Lightning discharges: Sparks in Martian dust reveal hidden electricity

The same triboelectric process operates in volcanic eruptions on Earth, where ash particles accumulating charge can initiate large lightning discharges.

Update:2025-12-08 07:31 IST

• Sometimes you get a small electric shock from touching your car door handle on a dry summer’s day.

The source of these shocks is a spark discharge between your body and the car, produced by static electric charge from two different materials rubbing together. This triboelectric charging, observed since ancient Greece when rubbed materials were attracted to amber, is still familiar in classrooms: rubbing plastic sticks with cat fur or a balloon on your hair.

Now we know that, if you were returning to a parked car on Mars, you could experience a similar shock. A new study has, for the first time, directly demonstrated electrical discharges on the red planet.

The same triboelectric process operates in volcanic eruptions on Earth, where ash particles accumulating charge can initiate large lightning discharges. Lightning is even more common in thunderstorms, where interactions between soft hail and ice crystals cause charge separation.

On Earth, dust storms and dust devils — short-lived whirlwinds formed from rising warm air — are known to electrify through dust collisions. Yet sufficient electrification to trigger spark or lightning discharges usually isn’t reached, owing to Earth’s ~1 bar surface pressure. On Mars, where surface pressure is only 1-10% of Earth’s, spark discharges become likely at lesser levels of electrification.

For decades, it has been thought that dust devils on Mars might produce spark discharges. Laboratory experiments shaking sand in low-pressure carbon dioxide atmospheres have repeatedly recorded highly charged dust and discharges. Still, no direct observations existed. Clues have appeared — dust stuck to the wheels of a NASA rover, for instance — but nothing definitive.

The new, serendipitous observations published in Nature show that electrical discharges do occur in the Martian atmosphere.

These results arose from a small loop in the wire connecting a microphone on the Perseverance rover to its electronics.
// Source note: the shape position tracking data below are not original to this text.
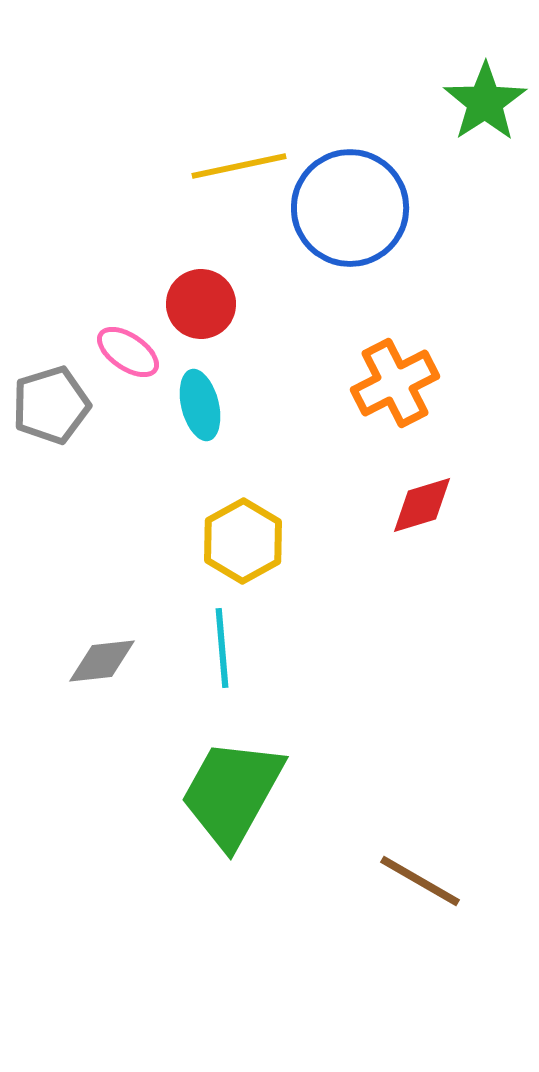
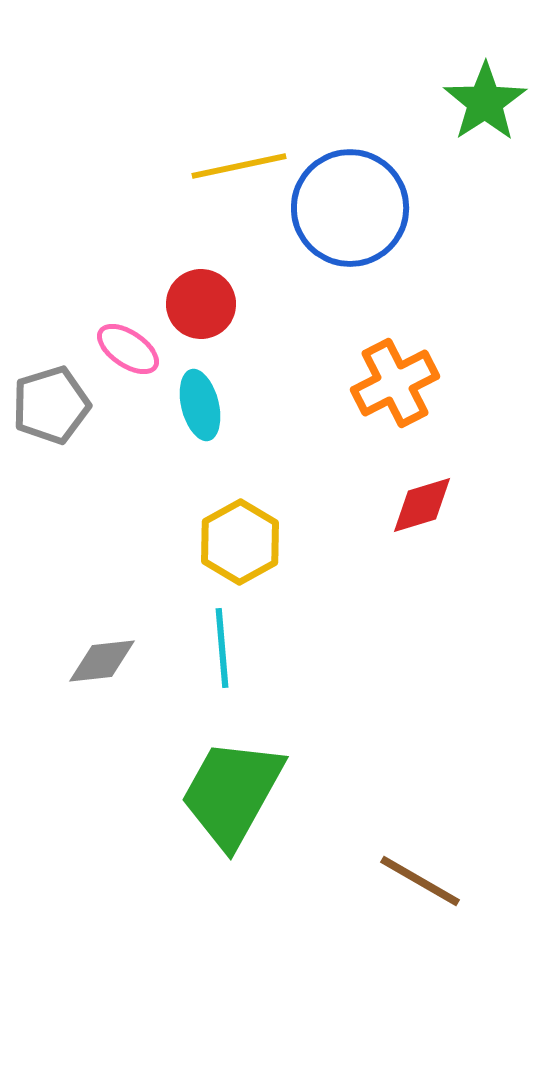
pink ellipse: moved 3 px up
yellow hexagon: moved 3 px left, 1 px down
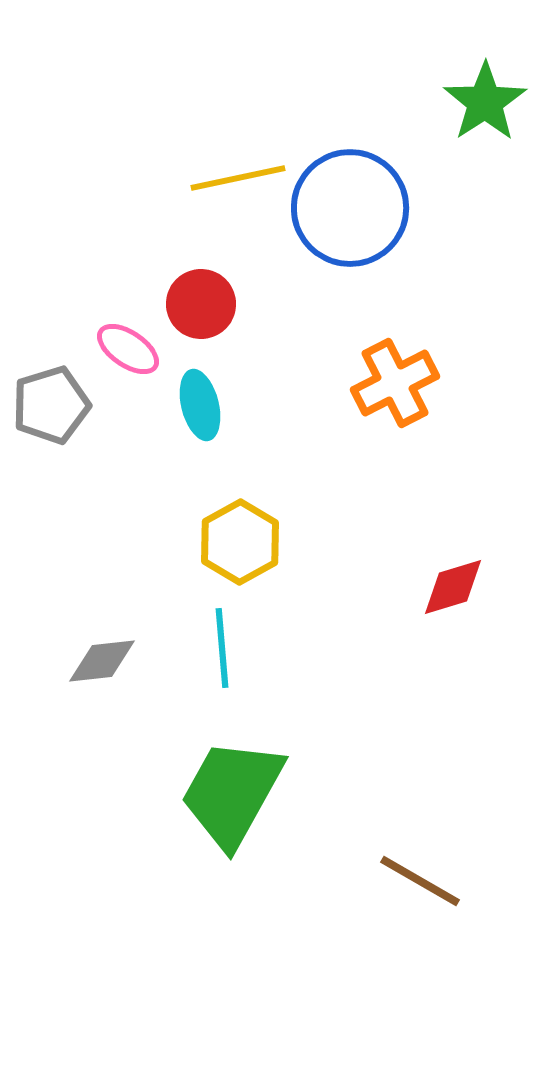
yellow line: moved 1 px left, 12 px down
red diamond: moved 31 px right, 82 px down
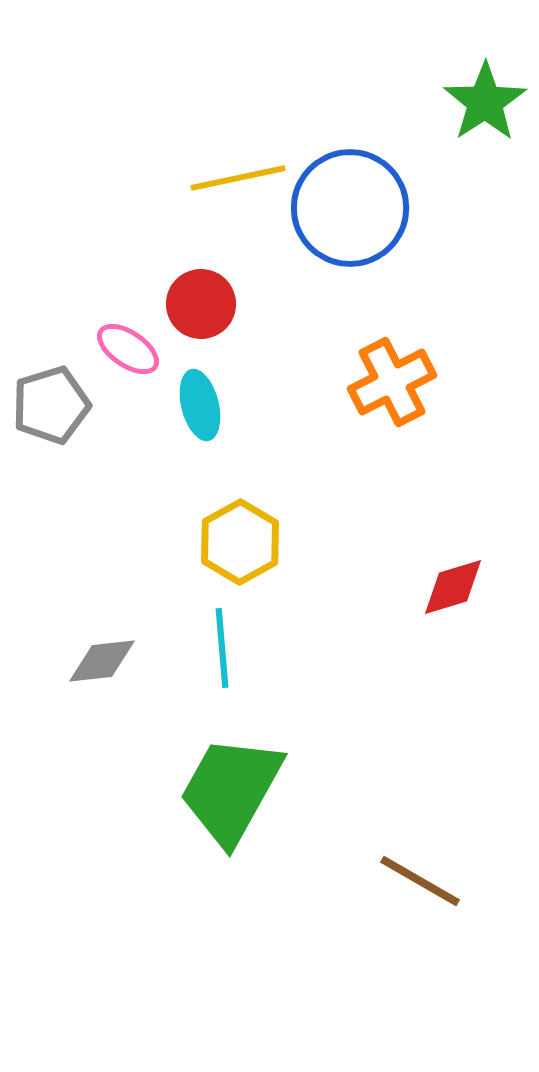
orange cross: moved 3 px left, 1 px up
green trapezoid: moved 1 px left, 3 px up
This wire, and the microphone system attached to it, became an unexpectedly effective accidental lightning detector. The SuperCam microphone was designed to record Mars’s acoustic environment, yet it also picked up small electrical transients.

Investigating these events, researchers found that some transients were followed by sounds. The authors showed that the transients were caused by spark discharges: electromagnetic signals picked up by the coil, followed by acoustic signals from the microphone. This is akin to seeing a flash of lightning and later hearing thunder.

By analysing the time difference between electrical and acoustic signals, the authors found the discharges occurred just a few metres from the lander. They also occurred more often during dust storms or when dust devils swept over the rover.

Generally, two independent sources of corroborating evidence are needed to confirm a new phenomenon. For weak events on Mars, detection from a distance is impossible, so in-atmosphere detection is required. Although the same system recorded both signals, they were conveyed in very different ways — much like a radio crackling from a lightning strike before broadcasting thunder.

That electrical discharges occur on Mars has various implications. Atmospheric electricity can drive chemical reactions linked to complex molecules, perhaps related to life’s origins. There are also practical concerns for future missions: dust can penetrate mechanical systems, and sparks could threaten electronics.

Fortunately, during your next road trip through desert dust devils on Earth, you can just drive through — though it might remind you that on Mars, you might see sparks in the dust.